Ray Jarvis
- Jarvis in 1972

No. 46, 80, 45, 87
- Position: Wide receiver

Personal information
- Born: February 2, 1949 Chesapeake, Virginia, U.S.
- Died: August 3, 2026 (aged 77) Waukesha, Wisconsin, U.S.
- Listed height: 6 ft 0 in (1.83 m)
- Listed weight: 200 lb (91 kg)

Career information
- College: Norfolk State
- NFL draft: 1971 (5th round, 111th overall pick)

Career history
- Atlanta Falcons (1971–1972); Buffalo Bills (1973); Detroit Lions (1974–1978); New England Patriots (1979);

Career NFL statistics
- Games played: 82
- Starts: 39
- Receiving yards: 1,832 (17.6 average)
- Touchdowns: 11
- Stats at Pro Football Reference

= Ray Jarvis (American football) =

American football player (1949–2026)

Leon Raeminton "Ray" Jarvis (February 2, 1949 – August 3, 2026) was an American professional football player who was a wide receiver in the National Football League (NFL).
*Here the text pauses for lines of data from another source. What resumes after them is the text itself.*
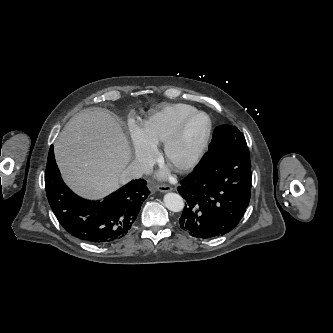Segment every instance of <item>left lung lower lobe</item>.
<instances>
[{"label": "left lung lower lobe", "instance_id": "1", "mask_svg": "<svg viewBox=\"0 0 333 333\" xmlns=\"http://www.w3.org/2000/svg\"><path fill=\"white\" fill-rule=\"evenodd\" d=\"M242 133L231 125L218 126L208 152L178 192L185 199L180 227L197 238H212L233 230L249 205L251 160L247 146L230 155L215 152L226 139Z\"/></svg>", "mask_w": 333, "mask_h": 333}]
</instances>
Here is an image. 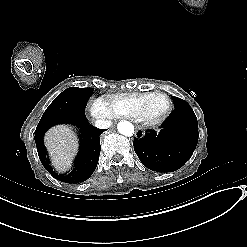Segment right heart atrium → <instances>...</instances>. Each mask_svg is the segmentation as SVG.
Returning <instances> with one entry per match:
<instances>
[{
    "label": "right heart atrium",
    "mask_w": 247,
    "mask_h": 247,
    "mask_svg": "<svg viewBox=\"0 0 247 247\" xmlns=\"http://www.w3.org/2000/svg\"><path fill=\"white\" fill-rule=\"evenodd\" d=\"M90 110L95 120H103L109 118L108 111L100 99H96L92 102Z\"/></svg>",
    "instance_id": "obj_1"
}]
</instances>
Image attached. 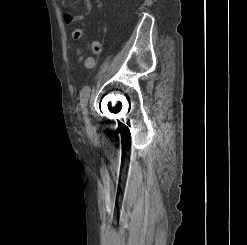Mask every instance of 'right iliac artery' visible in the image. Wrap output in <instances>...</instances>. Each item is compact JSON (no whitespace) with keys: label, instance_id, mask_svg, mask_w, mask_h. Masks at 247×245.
Returning a JSON list of instances; mask_svg holds the SVG:
<instances>
[{"label":"right iliac artery","instance_id":"82829eb1","mask_svg":"<svg viewBox=\"0 0 247 245\" xmlns=\"http://www.w3.org/2000/svg\"><path fill=\"white\" fill-rule=\"evenodd\" d=\"M89 95H90V87L85 86L80 93V101H81L82 108L86 106Z\"/></svg>","mask_w":247,"mask_h":245}]
</instances>
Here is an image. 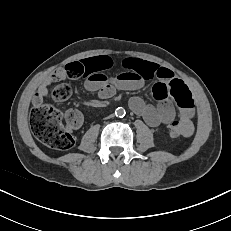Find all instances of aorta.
Listing matches in <instances>:
<instances>
[{
    "instance_id": "obj_1",
    "label": "aorta",
    "mask_w": 231,
    "mask_h": 231,
    "mask_svg": "<svg viewBox=\"0 0 231 231\" xmlns=\"http://www.w3.org/2000/svg\"><path fill=\"white\" fill-rule=\"evenodd\" d=\"M116 116L122 117L125 115V110L121 107L117 108L115 111Z\"/></svg>"
}]
</instances>
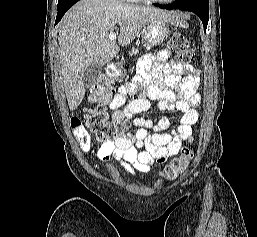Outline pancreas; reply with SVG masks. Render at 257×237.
<instances>
[{
    "label": "pancreas",
    "mask_w": 257,
    "mask_h": 237,
    "mask_svg": "<svg viewBox=\"0 0 257 237\" xmlns=\"http://www.w3.org/2000/svg\"><path fill=\"white\" fill-rule=\"evenodd\" d=\"M138 52H139V50L137 48L136 49L132 48V50L129 54H130V56H132V55H136Z\"/></svg>",
    "instance_id": "pancreas-1"
}]
</instances>
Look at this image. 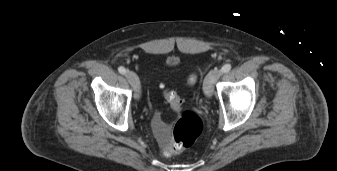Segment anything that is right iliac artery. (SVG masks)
<instances>
[{"mask_svg": "<svg viewBox=\"0 0 337 171\" xmlns=\"http://www.w3.org/2000/svg\"><path fill=\"white\" fill-rule=\"evenodd\" d=\"M118 71H119V73H121V74H126V69L124 68V67H122V66H120L119 68H118Z\"/></svg>", "mask_w": 337, "mask_h": 171, "instance_id": "right-iliac-artery-1", "label": "right iliac artery"}]
</instances>
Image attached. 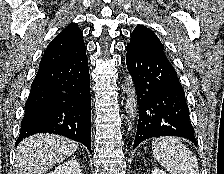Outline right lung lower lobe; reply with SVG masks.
<instances>
[{
  "label": "right lung lower lobe",
  "mask_w": 224,
  "mask_h": 174,
  "mask_svg": "<svg viewBox=\"0 0 224 174\" xmlns=\"http://www.w3.org/2000/svg\"><path fill=\"white\" fill-rule=\"evenodd\" d=\"M36 133L68 137L91 152V94L86 54L39 67L25 103L16 146Z\"/></svg>",
  "instance_id": "obj_1"
}]
</instances>
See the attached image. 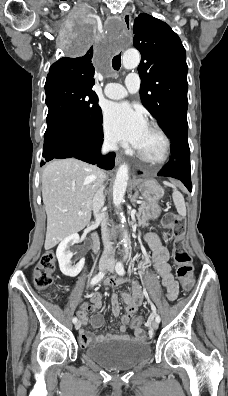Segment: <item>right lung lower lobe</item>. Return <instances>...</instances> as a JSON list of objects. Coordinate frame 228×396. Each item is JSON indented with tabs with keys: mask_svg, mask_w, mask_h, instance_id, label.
Listing matches in <instances>:
<instances>
[{
	"mask_svg": "<svg viewBox=\"0 0 228 396\" xmlns=\"http://www.w3.org/2000/svg\"><path fill=\"white\" fill-rule=\"evenodd\" d=\"M103 143L102 117L100 125L93 131H77L66 126H55L47 129L44 135L43 161L59 158H77L90 164H96L105 170L114 167L115 154L101 155Z\"/></svg>",
	"mask_w": 228,
	"mask_h": 396,
	"instance_id": "right-lung-lower-lobe-1",
	"label": "right lung lower lobe"
}]
</instances>
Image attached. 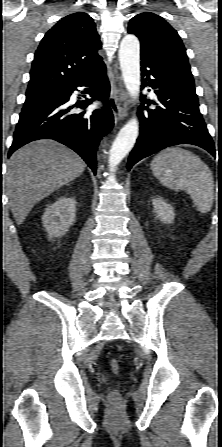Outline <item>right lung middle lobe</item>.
<instances>
[{
    "instance_id": "right-lung-middle-lobe-1",
    "label": "right lung middle lobe",
    "mask_w": 222,
    "mask_h": 447,
    "mask_svg": "<svg viewBox=\"0 0 222 447\" xmlns=\"http://www.w3.org/2000/svg\"><path fill=\"white\" fill-rule=\"evenodd\" d=\"M57 95L53 96H44V97H29L26 98V101L24 103V107L22 110L31 109L34 107H37L39 105L45 104L53 99L56 98Z\"/></svg>"
}]
</instances>
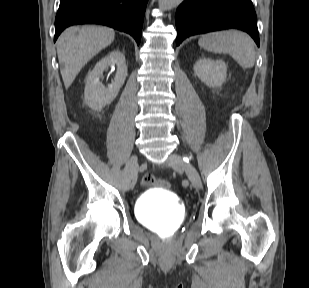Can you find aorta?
<instances>
[{
  "label": "aorta",
  "instance_id": "1",
  "mask_svg": "<svg viewBox=\"0 0 309 288\" xmlns=\"http://www.w3.org/2000/svg\"><path fill=\"white\" fill-rule=\"evenodd\" d=\"M183 0H159L158 6L161 10H171L182 3Z\"/></svg>",
  "mask_w": 309,
  "mask_h": 288
}]
</instances>
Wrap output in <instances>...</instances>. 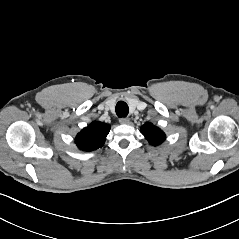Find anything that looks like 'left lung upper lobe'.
I'll use <instances>...</instances> for the list:
<instances>
[{"instance_id":"1","label":"left lung upper lobe","mask_w":239,"mask_h":239,"mask_svg":"<svg viewBox=\"0 0 239 239\" xmlns=\"http://www.w3.org/2000/svg\"><path fill=\"white\" fill-rule=\"evenodd\" d=\"M141 133L153 146H157L165 140V133L158 127L154 126L152 123L144 124L141 127Z\"/></svg>"}]
</instances>
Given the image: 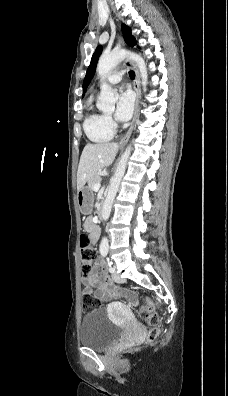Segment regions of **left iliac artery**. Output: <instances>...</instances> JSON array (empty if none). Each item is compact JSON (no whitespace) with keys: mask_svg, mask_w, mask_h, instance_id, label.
<instances>
[{"mask_svg":"<svg viewBox=\"0 0 228 396\" xmlns=\"http://www.w3.org/2000/svg\"><path fill=\"white\" fill-rule=\"evenodd\" d=\"M103 257L107 256V252L101 253ZM115 269L112 267V263L109 262V272L113 273Z\"/></svg>","mask_w":228,"mask_h":396,"instance_id":"obj_1","label":"left iliac artery"}]
</instances>
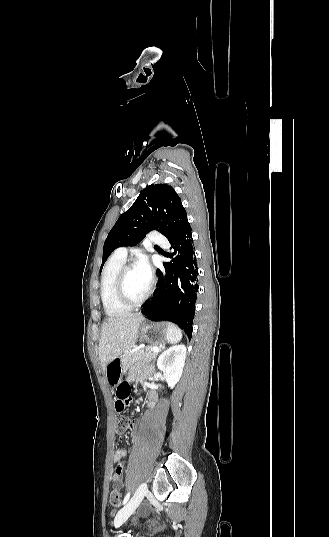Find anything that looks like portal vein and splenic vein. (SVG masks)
<instances>
[{"instance_id": "portal-vein-and-splenic-vein-1", "label": "portal vein and splenic vein", "mask_w": 329, "mask_h": 537, "mask_svg": "<svg viewBox=\"0 0 329 537\" xmlns=\"http://www.w3.org/2000/svg\"><path fill=\"white\" fill-rule=\"evenodd\" d=\"M147 349H149V348H146L145 350H147ZM151 349H152L153 351H155V352H158V351H159V349L156 348V347H152ZM143 351H144V349H141V350H140V352H143Z\"/></svg>"}]
</instances>
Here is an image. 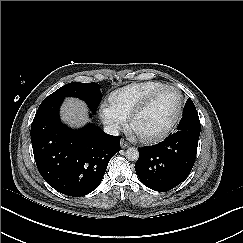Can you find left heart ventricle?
<instances>
[{
    "instance_id": "left-heart-ventricle-1",
    "label": "left heart ventricle",
    "mask_w": 243,
    "mask_h": 243,
    "mask_svg": "<svg viewBox=\"0 0 243 243\" xmlns=\"http://www.w3.org/2000/svg\"><path fill=\"white\" fill-rule=\"evenodd\" d=\"M178 104V92L168 90L161 93L136 118V129L149 136L161 133L175 117Z\"/></svg>"
}]
</instances>
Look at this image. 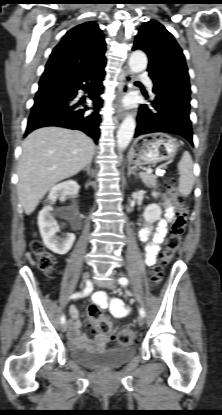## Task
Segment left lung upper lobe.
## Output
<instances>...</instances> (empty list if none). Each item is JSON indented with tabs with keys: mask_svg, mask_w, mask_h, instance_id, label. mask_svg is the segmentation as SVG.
<instances>
[{
	"mask_svg": "<svg viewBox=\"0 0 222 415\" xmlns=\"http://www.w3.org/2000/svg\"><path fill=\"white\" fill-rule=\"evenodd\" d=\"M143 50L149 58L148 71L176 68L188 71L182 49L173 35L155 20L145 22L135 38L133 50Z\"/></svg>",
	"mask_w": 222,
	"mask_h": 415,
	"instance_id": "1",
	"label": "left lung upper lobe"
}]
</instances>
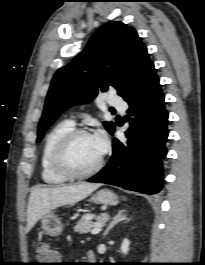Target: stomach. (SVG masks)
I'll list each match as a JSON object with an SVG mask.
<instances>
[{
    "mask_svg": "<svg viewBox=\"0 0 205 265\" xmlns=\"http://www.w3.org/2000/svg\"><path fill=\"white\" fill-rule=\"evenodd\" d=\"M92 201L96 204L117 205V196L108 189H102L96 192L92 197ZM41 225L44 232L50 236H59L62 232L63 225L60 219L52 212L41 218Z\"/></svg>",
    "mask_w": 205,
    "mask_h": 265,
    "instance_id": "obj_1",
    "label": "stomach"
}]
</instances>
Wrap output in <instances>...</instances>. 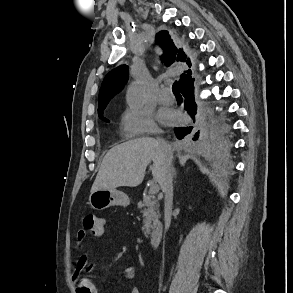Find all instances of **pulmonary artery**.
<instances>
[{"mask_svg":"<svg viewBox=\"0 0 293 293\" xmlns=\"http://www.w3.org/2000/svg\"><path fill=\"white\" fill-rule=\"evenodd\" d=\"M175 98L172 94V91L169 87H166L162 89L160 95H159V102L161 104H172L174 102Z\"/></svg>","mask_w":293,"mask_h":293,"instance_id":"e3ab8cb5","label":"pulmonary artery"}]
</instances>
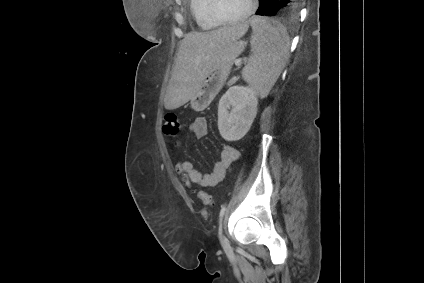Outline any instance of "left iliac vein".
Segmentation results:
<instances>
[{"label": "left iliac vein", "mask_w": 424, "mask_h": 283, "mask_svg": "<svg viewBox=\"0 0 424 283\" xmlns=\"http://www.w3.org/2000/svg\"><path fill=\"white\" fill-rule=\"evenodd\" d=\"M219 238H220V242H221L223 248L228 249L229 243H228L227 239L225 238V236L223 235L222 229H220V231H219Z\"/></svg>", "instance_id": "1"}]
</instances>
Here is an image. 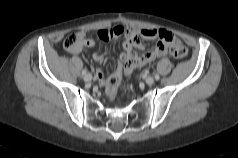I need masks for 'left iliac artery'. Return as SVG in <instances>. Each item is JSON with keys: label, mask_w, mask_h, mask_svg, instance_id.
<instances>
[{"label": "left iliac artery", "mask_w": 238, "mask_h": 158, "mask_svg": "<svg viewBox=\"0 0 238 158\" xmlns=\"http://www.w3.org/2000/svg\"><path fill=\"white\" fill-rule=\"evenodd\" d=\"M160 76L158 74H155V79L159 80Z\"/></svg>", "instance_id": "1"}]
</instances>
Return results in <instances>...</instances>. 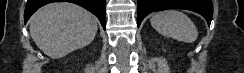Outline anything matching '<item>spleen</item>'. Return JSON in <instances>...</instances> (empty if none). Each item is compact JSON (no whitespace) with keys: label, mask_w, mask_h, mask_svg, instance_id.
I'll return each mask as SVG.
<instances>
[{"label":"spleen","mask_w":244,"mask_h":73,"mask_svg":"<svg viewBox=\"0 0 244 73\" xmlns=\"http://www.w3.org/2000/svg\"><path fill=\"white\" fill-rule=\"evenodd\" d=\"M152 27L161 35L185 43H193L198 31L192 20L177 10L155 13L150 19Z\"/></svg>","instance_id":"3e777b00"}]
</instances>
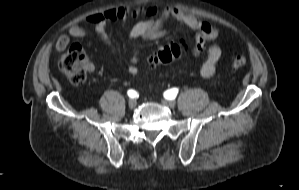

He played college football for the Norfolk State Spartans and was selected in the fifth round of the 1971 NFL draft. Jarvis played in the NFL for the Atlanta Falcons, Buffalo Bills, Detroit Lions, and New England Patriots.

Jarvis died in Waukesha, Wisconsin on August 3, 2026, at the age of 77.